Rather, Castrol’s largest customers here are the mining, cement, energy, power generation and transport sectors.

Among its top clients are Canada’s Sherritt International, which operates a nickel mine in Moa, and Cementos Cienfuegos S.A., an outdated cement plant currently being modernized with $105 million in Spanish capital (see CubaNews, April 2004, page 6).

Divided by sector, Castrol Cuba’s market consists of commercial vehicle fleets (40%); mining, power generation and other heavy in-dustry (30%); the shipping industry, including container vessels and fishing fleets (20%), and privately owned passenger vehicles (10%).

“Castrol is bringing in the most advanced technology to Cuba, and of course there’s a demand for our products,” he said. “Lubrica-tion is not a luxury. If you have more money, you can buy more wine, but lubrication is essential because your car has to function. And if a power plant fails, there’s no light.”

Machtus, a Spaniard, arrived in Cuba two years ago. As general manager of Castrol, he heads a staff of 40 at company headquarters in Miramar and at a warehouse in the Havana suburb of Lawton.

What’s it like to do business here, we asked Machtus.

“It’s really like in any other country,” he responded. “You have to sell, you have to collect money, you have to decide which product is for whom. In this sense, it’s quite normal. Of course, since 40% of our products come from outside Cuba and are the most sophisticated ones, you have to be very cautious.”

In Cuba, Castrol produces mineral oils at the Cubalub plant near the Port of Havana, and at another factory in Santiago de Cuba.

“Our business starts with base oils, which make up 90% of the product, plus additives. Lubricant companies normally don’t produce base oils; those are produced in the refinery.
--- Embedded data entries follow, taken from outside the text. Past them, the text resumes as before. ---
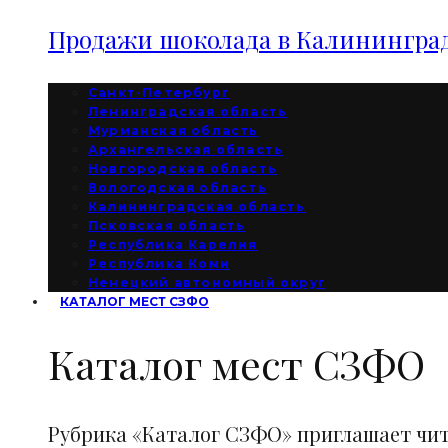
Продажи шоколада в Калининград
Санкт-Петербург
Ленинградская область
Мурманская область
Архангельская область
Новгородская область
Вологодская область
Калининградская область
Псковская область
Республика Карелия
Республика Коми
Ненецкий автономный округ
КАТАЛОГ МЕСТ СЗФО
Каталог мест СЗФО
Рубрика «Каталог СЗФО» приглашает чи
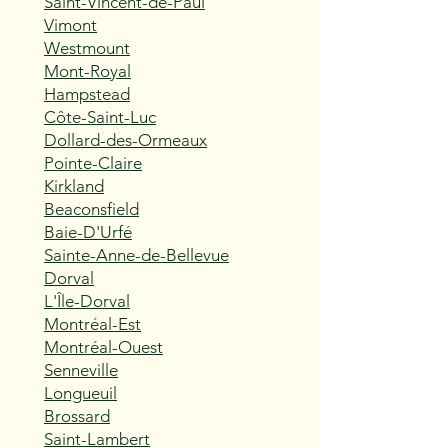
Saint-Vincent-de-Paul
Vimont
Westmount
Mont-Royal
Hampstead
Côte-Saint-Luc
Dollard-des-Ormeaux
Pointe-Claire
Kirkland
Beaconsfield
Baie-D'Urfé
Sainte-Anne-de-Bellevue
Dorval
L'Île-Dorval
Montréal-Est
Montréal-Ouest
Senneville
Longueuil
Brossard
Saint-Lambert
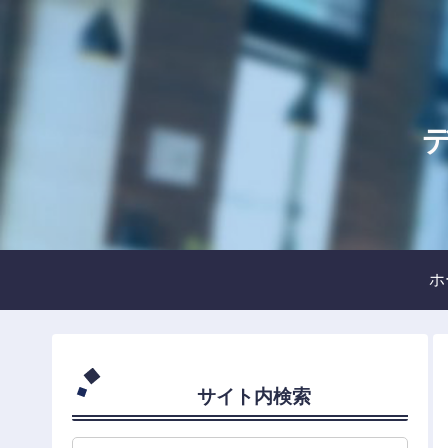
デ
ホ
サイト内検索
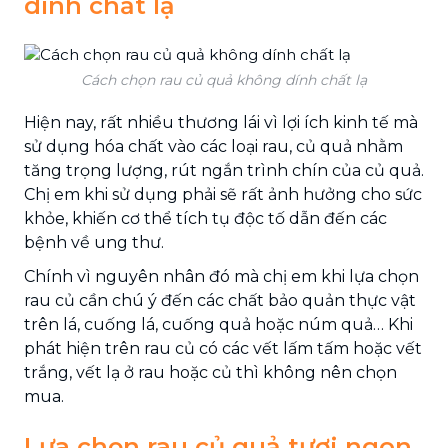
dính chất lạ
Cách chọn rau củ quả không dính chất lạ
Hiện nay, rất nhiều thương lái vì lợi ích kinh tế mà
sử dụng hóa chất vào các loại rau, củ quả nhằm
tăng trọng lượng, rút ngắn trình chín của củ quả.
Chị em khi sử dụng phải sẽ rất ảnh hưởng cho sức
khỏe, khiến cơ thể tích tụ độc tố dẫn đến các
bệnh về ung thư.
Chính vì nguyên nhân đó mà chị em khi lựa chọn
rau củ cần chú ý đến các chất bảo quản thực vật
trên lá, cuống lá, cuống quả hoặc núm quả… Khi
phát hiện trên rau củ có các vết lấm tấm hoặc vết
trắng, vết lạ ở rau hoặc củ thì không nên chọn
mua.
Lựa chọn rau củ quả tươi ngon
“We import base oils from Italy. The Cuban government also imports base oils from Italy, Venezuela, wherever they can find it,” he said. “Here, there is no base oils production, because there must be a critical mass and that requires a huge investment.”

Cuba’s total market for lubricants is around 70 million liters, which is divided between the peso market and the dollar market. The peso market (around 55 million liters), is 100% do-minated by Cubalub, while the dollar market (comprising the remaining 15 million liters) is worth around $20 million, and is split evenly between Cubalub and Castrol.

That makes Cubalub both a competitor and an indirect partner of Castrol, since the two companies have a production agreement.

Machtus said Castrol doesn’t sell directly to Cuba’s sugar industry, since that’s part of the peso market, though sugar harvesters occasionally use Castrol lubricants.

At the moment, Castrol offers 150 different products and sizes to the Cuban market. At the retail level, however, only a handful of products are available.

In mid-April, at the Cupet-Cimex gas station along Quinta Avenida in Miramar, a one-gallon jug of Castrol SAE-50 motor oil was selling for $14.20, while a similar-sized jug of Cubalub cost $11.00. Since then, retail prices at dollar stores have risen 10-15%.

Machtus declined to discuss profits, saying only that “if we’re here, it’s because our business is profitable.”